This Neapolitan coastal scene with islands Ischia and Capri beyond was executed ca. in 1830-1840s and the typical work of a represantative of Posilippo school and due to the fully identical stilistic and compositional criteria was attributed to the artist from the circle of well-known Neapolitan landscape painter Giacinto Gigante (1806 - 1876). Identical work with another dimensions in the date bank artprice.com.
Gigante was introduced to painting by his father Gaetano Gigante. His brothers Achille Gigante (1823-1846) and Ercole Gigante (1815-1860) also became landscape artists. He trained in the style of Jacob Philipp Hackert and was influenced by the technical drawing carried out at the Royal Institute of Fine Arts.
Along with Achille Vianelli he was to be strongly influenced by a large colony of foreign painters then present in Naples including Huber and Pitloo. From Jakob Wilhelm Hüber, Gigante learned watercolor technique and the use of the panoramic ´camera lucida´ method. Via Huber he met the Dutch artist Anton van Sminck Pitloo, who Became his teacher for a few years. In 1823, Gigante won the Naples Royal Institute of Fine Arts drawing competition. In 1826, he displayed four works at the first Esposizione di Belle Arti. Reportedly though, Gigante did not fit in well with the life of the Naples Royal Institute of Fine Arts, and left.

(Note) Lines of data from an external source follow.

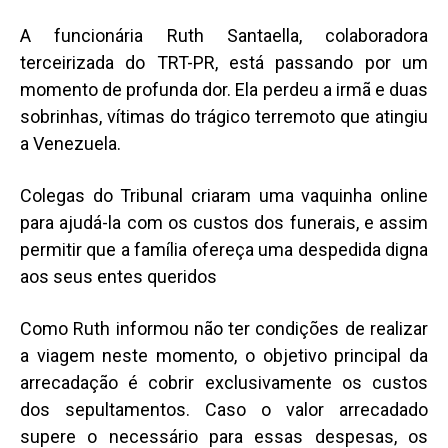
A funcionária Ruth Santaella, colaboradora
terceirizada do TRT-PR, está passando por um
momento de profunda dor. Ela perdeu a irmã e duas
sobrinhas, vítimas do trágico terremoto que atingiu
a Venezuela.
Colegas do Tribunal criaram uma vaquinha online
para ajudá-la com os custos dos funerais, e assim
permitir que a família ofereça uma despedida digna
aos seus entes queridos
Como Ruth informou não ter condições de realizar
a viagem neste momento, o objetivo principal da
arrecadação é cobrir exclusivamente os custos
dos sepultamentos. Caso o valor arrecadado
supere o necessário para essas despesas, os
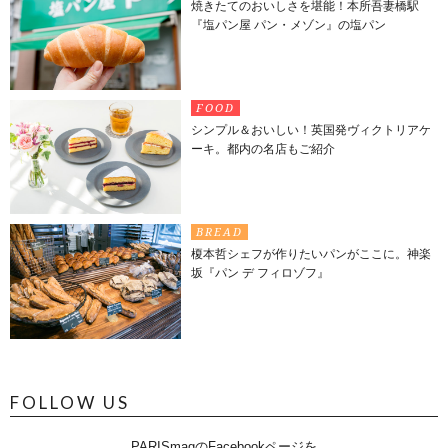
焼きたてのおいしさを堪能！本所吾妻橋駅
『塩パン屋 パン・メゾン』の塩パン
FOOD
シンプル＆おいしい！英国発ヴィクトリアケ
ーキ。都内の名店もご紹介
BREAD
榎本哲シェフが作りたいパンがここに。神楽
坂『パン デ フィロゾフ』
FOLLOW US
PARISmagのFacebookページを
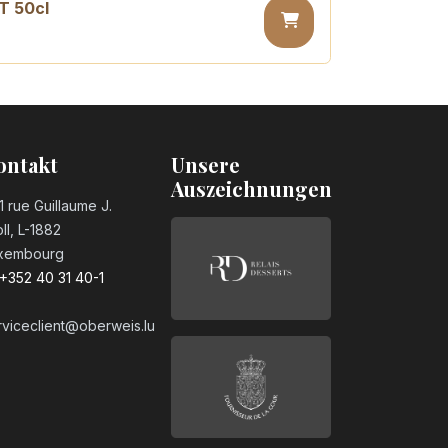
T 50cl
 PET 50cl
ontakt
Unsere
Auszeichnungen
1 rue Guillaume J.
ll, L-1882
xembourg
+352 40 31 40-1
rviceclient@oberweis.lu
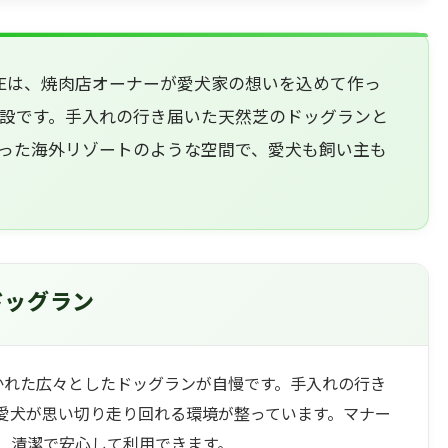
RACEは、焼肉店オーナーが愛犬家の想いを込めて作っ
設です。手入れの行き届いた天然芝のドッグランと
なった海外リゾートのような空間で、愛犬も飼い主も
ドッグラン
かれた広々としたドッグランが自慢です。手入れの行き
愛犬が思い切り走り回れる環境が整っています。マナー
、清潔で安心して利用できます。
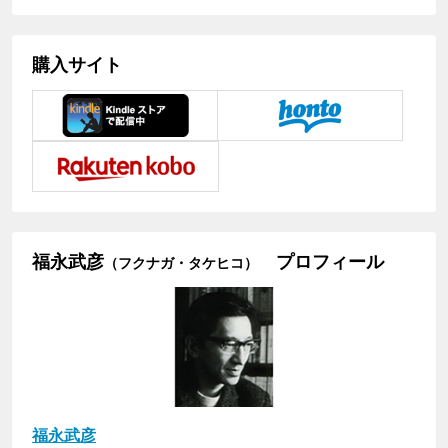
購入サイト
福永武彦
プロフィール
（フクナガ・タケヒコ）
福永武彦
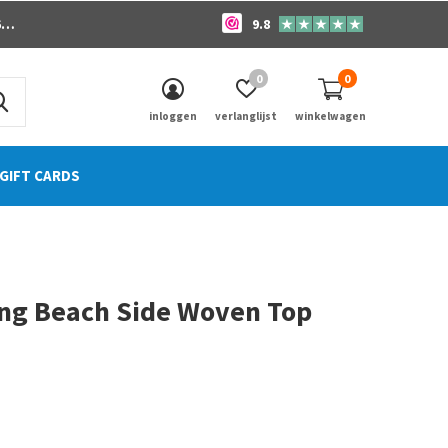
o
9.8
0
0
inloggen
verlanglijst
winkelwagen
GIFT CARDS
ong Beach Side Woven Top
0)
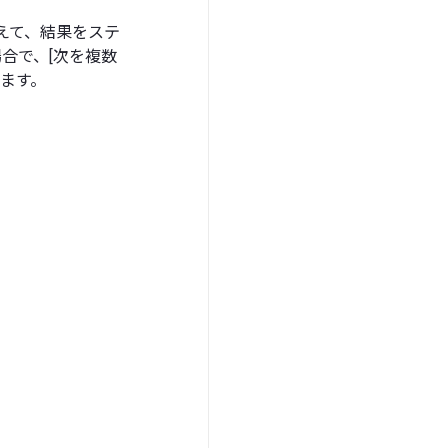
数えて、結果をステ
合で、[次を複数
れます。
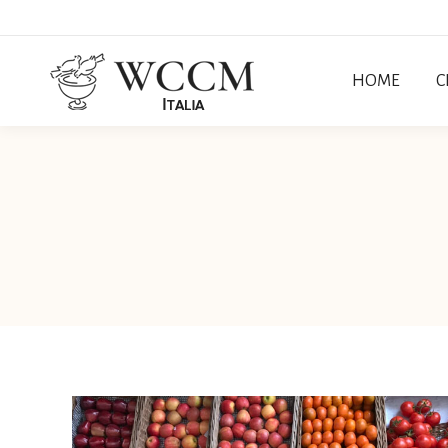
HOME
C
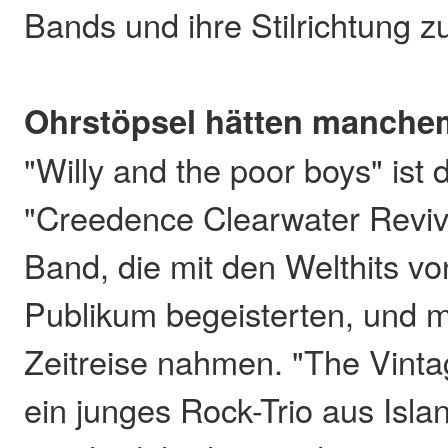
Bands und ihre Stilrichtung 
Ohrstöpsel hätten manche
"Willy and the poor boys" ist 
"Creedence Clearwater Reviva
Band, die mit den Welthits v
Publikum begeisterten, und mi
Zeitreise nahmen. "The Vinta
ein junges Rock-Trio aus Isla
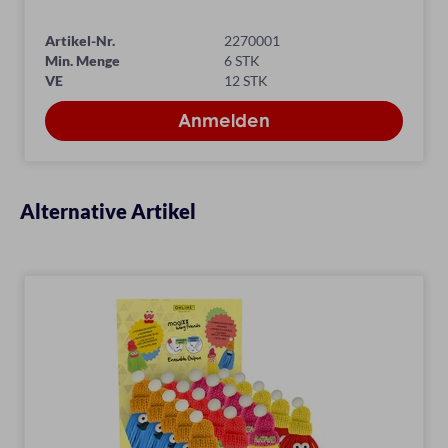
Artikel-Nr.
2270001
Min. Menge
6 STK
VE
12 STK
Alternative Artikel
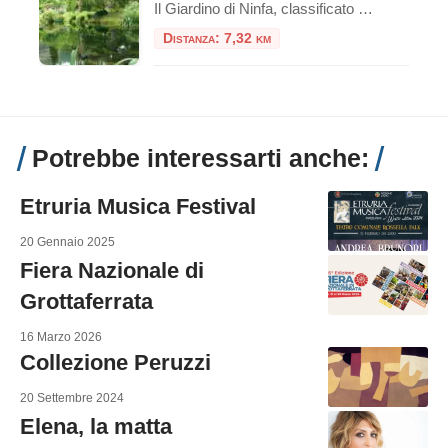
Il Giardino di Ninfa, classificato tra i primi 10 giardini più belli del mondo, è uno splendido esempio di poesia e di architettura medievale.Circondato dalla natura, da mura e torri, da chiese, monasteri e villaggi, il giardino di Ninfa copre una superficie di circa 105 ettari. Il giardino si trova ai piedi dei monti Lepini, […]
Distanza: 7,32 km
Potrebbe interessarti anche:
Etruria Musica Festival
20 Gennaio 2025
Fiera Nazionale di
Grottaferrata
16 Marzo 2026
Collezione Peruzzi
20 Settembre 2024
Elena, la matta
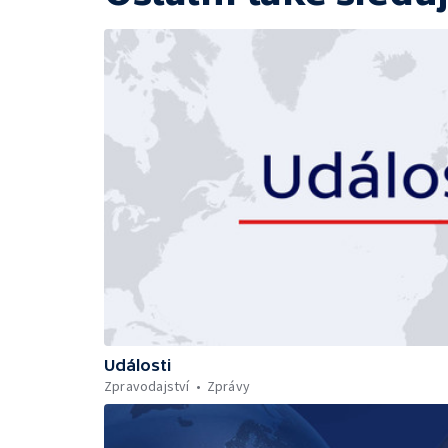
Události
Zpravodajství
Zprávy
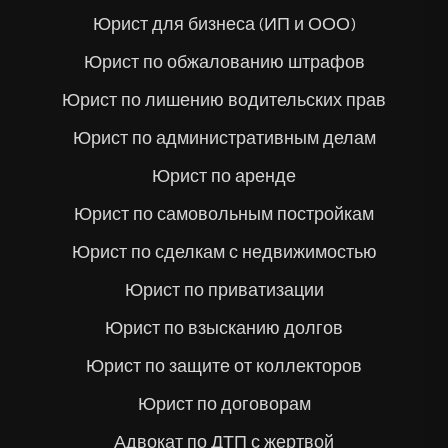
Юрист для бизнеса (ИП и ООО)
Юрист по обжалованию штрафов
Юрист по лишению водительских прав
Юрист по административным делам
Юрист по аренде
Юрист по самовольным постройкам
Юрист по сделкам с недвижимостью
Юрист по приватизации
Юрист по взысканию долгов
Юрист по защите от коллекторов
Юрист по договорам
Адвокат по ДТП с жертвой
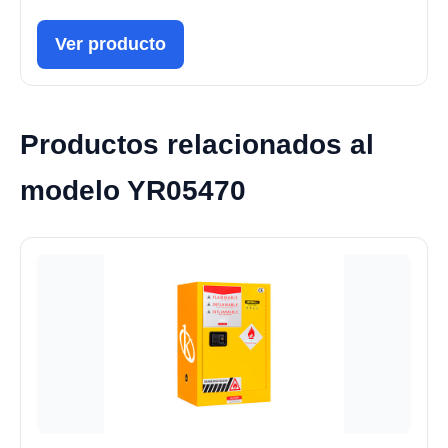
Ver producto
Productos relacionados al
modelo YR05470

Around 1826 he what living in Naples in Vicoletto del Vasto 15, with Van Pitloo, Carl Götzloff and Teodoro Duclère (Duclerc). Hey what related by marriage to Achille Vianelli. He is one of the original members of the 19th-century Neapolitan "Posillipo School" of painting, named for the area where he lived in Naples.
Literature: Lexicons by Comanducci (in Italian) and by Thieme/Becker (in German).
Inscription: unsigned.
Technique: oil on paper, laid down on cardboard, oiginal period gold-plated frame.
Measurements: unframed w 11 3/4" x h 9 1/2" (30 x 24 cm ), framed w 15 1/3" x h 13 1/4" (39,5 x 33,5 m ).